■ **Data supplied**:
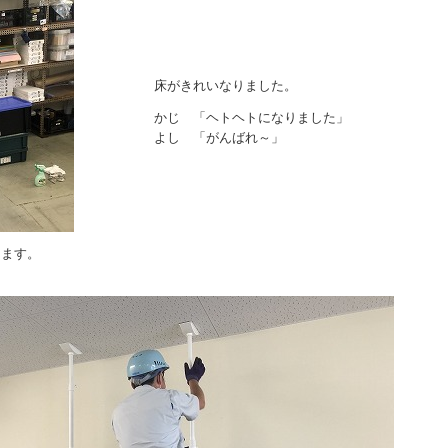
床がきれいなりました。
かじ 「ヘトヘトになりました」
よし 「がんばれ～」
します。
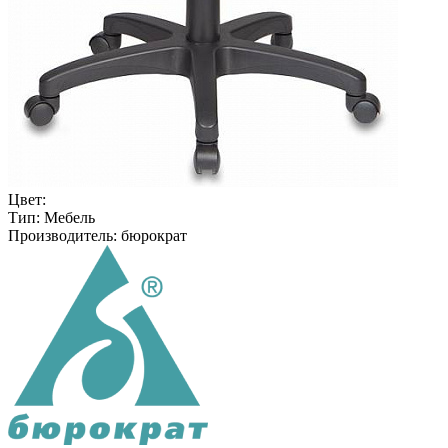
Цвет:
Тип:
Мебель
Производитель:
бюрократ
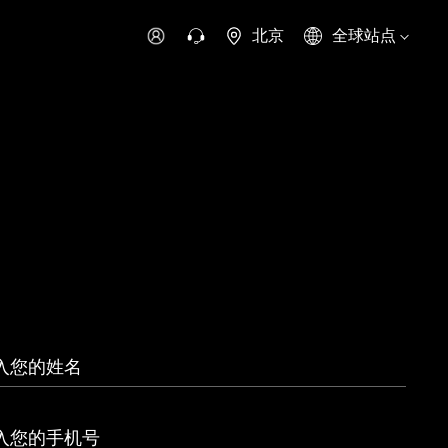
北京
全球站点
时代领航
时代祥菱
时代瑞沃
专用车
零部件
新能源生态
环保信息公开
字科技
可持续发展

■ **What the task asks**: Output the complete listing exactly. Pictures stay out.

■ **Written answer**:
床がきれいなりました。
かじ 「ヘトヘトになりました」
よし 「がんばれ～」
します。
Цвет:
Тип:
Мебель
Производитель:
бюрократ
北京
全球站点
时代领航
时代祥菱
时代瑞沃
专用车
零部件
新能源生态
环保信息公开
字科技
可持续发展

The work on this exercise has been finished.